Report the count of lines in the listing below that include the string "我的算力", with no other text.

===============

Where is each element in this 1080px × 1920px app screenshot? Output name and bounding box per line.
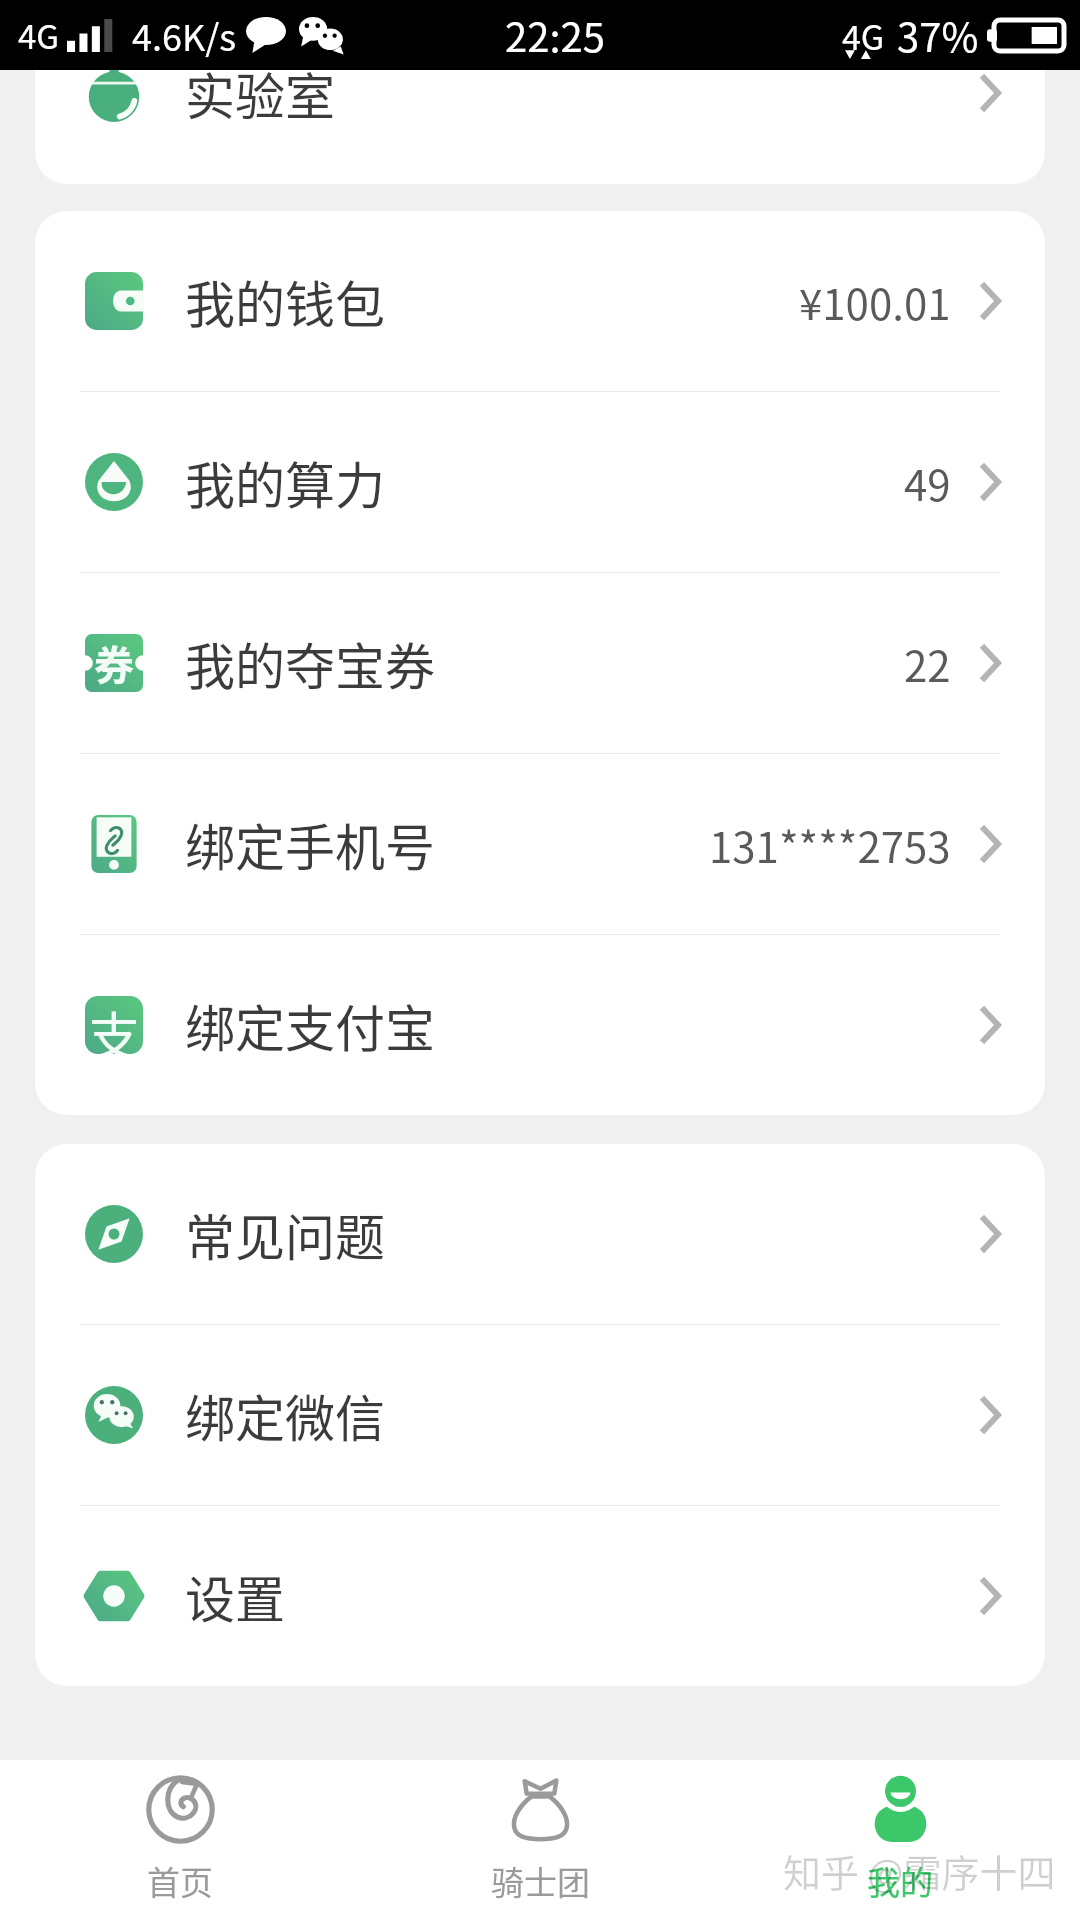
staticText: 22:25: [505, 6, 605, 64]
staticText: 我的: [867, 1857, 933, 1905]
button[interactable]: 绑定微信: [35, 1325, 1045, 1505]
staticText: 49: [904, 452, 951, 513]
staticText: 绑定微信: [185, 1379, 385, 1451]
button[interactable]: 骑士团: [360, 1760, 720, 1920]
button[interactable]: 我的算力: [35, 392, 1045, 572]
staticText: 支: [88, 996, 141, 1054]
staticText: 4G: [842, 11, 885, 60]
staticText: 绑定支付宝: [185, 989, 435, 1061]
staticText: 券: [94, 634, 134, 692]
staticText: 骑士团: [491, 1857, 590, 1905]
staticText: 我的夺宝券: [185, 627, 435, 699]
staticText: 绑定手机号: [185, 808, 435, 880]
staticText: 131****2753: [709, 814, 951, 875]
staticText: 首页: [147, 1857, 213, 1905]
button[interactable]: 绑定手机号: [35, 754, 1045, 934]
staticText: 设置: [185, 1560, 285, 1632]
staticText: 实验室: [185, 70, 335, 129]
button[interactable]: 我的: [720, 1760, 1080, 1920]
button[interactable]: 实验室: [35, 70, 1045, 150]
staticText: ¥100.01: [799, 271, 951, 332]
button[interactable]: 我的钱包: [35, 211, 1045, 391]
staticText: 常见问题: [185, 1198, 385, 1270]
button[interactable]: 首页: [0, 1760, 360, 1920]
staticText: 我的算力: [185, 446, 385, 518]
button[interactable]: 设置: [35, 1506, 1045, 1686]
staticText: 22: [904, 633, 951, 694]
button[interactable]: 绑定支付宝: [35, 935, 1045, 1115]
staticText: 4G: [18, 11, 60, 59]
staticText: 4.6K/s: [132, 9, 237, 61]
staticText: 我的钱包: [185, 265, 385, 337]
button[interactable]: 我的夺宝券: [35, 573, 1045, 753]
staticText: 37%: [897, 6, 979, 64]
staticText: 知乎 @霜序十四: [783, 1843, 1056, 1898]
button[interactable]: 常见问题: [35, 1144, 1045, 1324]
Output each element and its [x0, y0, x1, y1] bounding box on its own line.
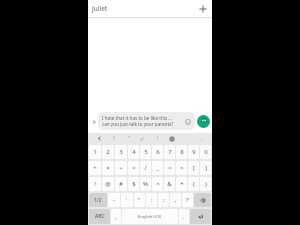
staticText: × — [106, 164, 110, 172]
staticText: " — [138, 196, 141, 204]
staticText: ⋯ — [198, 136, 203, 142]
button[interactable]: ? — [182, 193, 193, 207]
button[interactable]: ] — [200, 161, 211, 175]
button[interactable]: 4 — [128, 145, 139, 159]
staticText: 4 — [132, 148, 136, 156]
button[interactable]: # — [115, 177, 127, 191]
button[interactable]: + — [89, 161, 101, 175]
button[interactable]: ( — [188, 177, 199, 191]
button[interactable]: < — [164, 161, 175, 175]
button[interactable]: $ — [128, 177, 139, 191]
staticText: ! — [157, 135, 159, 142]
staticText: < — [168, 164, 172, 172]
button[interactable]: ! — [89, 177, 101, 191]
staticText: * — [180, 180, 184, 188]
button[interactable]: 9 — [188, 145, 199, 159]
staticText: ) — [205, 180, 207, 188]
staticText: ABC — [95, 213, 105, 220]
button[interactable]: 1/2 — [89, 193, 107, 207]
button[interactable]: Emoji — [167, 134, 176, 143]
button[interactable]: Add — [197, 3, 209, 15]
button[interactable]: Back — [95, 134, 104, 143]
button[interactable]: [ — [188, 161, 199, 175]
button[interactable]: : — [146, 193, 157, 207]
button[interactable]: . — [179, 209, 189, 224]
staticText: 0 — [204, 148, 208, 156]
staticText: 8 — [180, 148, 184, 156]
button[interactable]: Help — [110, 134, 119, 143]
button[interactable]: 3 — [115, 145, 127, 159]
button[interactable]: I hate that it has to be like this ... c… — [98, 112, 195, 130]
button[interactable]: 2 — [102, 145, 114, 159]
button[interactable]: % — [140, 177, 151, 191]
button[interactable]: Enter — [190, 209, 211, 224]
button[interactable]: & — [164, 177, 175, 191]
staticText: 9 — [192, 148, 196, 156]
staticText: 3 — [119, 148, 123, 156]
button[interactable]: ' — [121, 193, 133, 207]
staticText: , — [115, 213, 117, 220]
staticText: / — [144, 164, 147, 172]
button[interactable]: 8 — [176, 145, 187, 159]
staticText: I hate that it has to be like this ... c… — [102, 115, 182, 127]
button[interactable]: * — [176, 177, 187, 191]
staticText: + — [93, 164, 97, 172]
button[interactable]: ; — [158, 193, 169, 207]
button[interactable]: Contact avatar — [197, 115, 210, 128]
button[interactable]: Sticker — [181, 134, 190, 143]
staticText: $ — [132, 180, 136, 188]
staticText: 2 — [106, 148, 110, 156]
staticText: 7 — [168, 148, 172, 156]
staticText: . — [183, 213, 185, 220]
staticText: > — [180, 164, 184, 172]
staticText: ÷ — [119, 164, 123, 172]
staticText: ' — [126, 196, 128, 204]
staticText: ! — [94, 180, 96, 188]
button[interactable]: 0 — [200, 145, 211, 159]
button[interactable]: ) — [200, 177, 211, 191]
button[interactable]: 6 — [152, 145, 163, 159]
button[interactable]: 5 — [140, 145, 151, 159]
staticText: ✐ — [140, 136, 145, 142]
button[interactable]: ^ — [152, 177, 163, 191]
button[interactable]: Settings — [153, 134, 162, 143]
button[interactable]: ABC — [89, 209, 110, 224]
staticText: 1/2 — [94, 197, 102, 204]
staticText: 1 — [93, 148, 97, 156]
button[interactable]: @ — [102, 177, 114, 191]
button[interactable]: 7 — [164, 145, 175, 159]
staticText: & — [167, 180, 172, 188]
staticText: _ — [156, 164, 159, 172]
button[interactable]: Handwriting — [138, 134, 147, 143]
button[interactable]: 1 — [89, 145, 101, 159]
staticText: Juliet — [92, 4, 108, 13]
button[interactable]: English (US) — [122, 209, 178, 224]
button[interactable]: More options — [196, 134, 205, 143]
button[interactable]: Clipboard — [124, 134, 133, 143]
staticText: @ — [105, 180, 111, 188]
button[interactable]: ÷ — [115, 161, 127, 175]
button[interactable]: > — [176, 161, 187, 175]
staticText: ? — [186, 196, 189, 204]
staticText: % — [143, 180, 148, 188]
staticText: = — [132, 164, 136, 172]
button[interactable]: _ — [152, 161, 163, 175]
staticText: ] — [205, 164, 207, 172]
staticText: [ — [193, 164, 195, 172]
button[interactable]: × — [102, 161, 114, 175]
staticText: English (US) — [138, 214, 162, 220]
staticText: “ — [128, 135, 130, 142]
staticText: ? — [113, 135, 116, 142]
staticText: 5 — [144, 148, 148, 156]
button[interactable]: " — [134, 193, 145, 207]
staticText: - — [113, 196, 115, 204]
button[interactable]: , — [111, 209, 121, 224]
staticText: # — [119, 180, 123, 188]
button[interactable]: - — [108, 193, 120, 207]
button[interactable]: Expand — [89, 117, 98, 126]
button[interactable]: , — [170, 193, 181, 207]
button[interactable]: = — [128, 161, 139, 175]
button[interactable]: / — [140, 161, 151, 175]
button[interactable]: Emoji — [184, 118, 191, 125]
button[interactable]: Backspace — [194, 193, 211, 207]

===============

OUTPUT BELOW: 2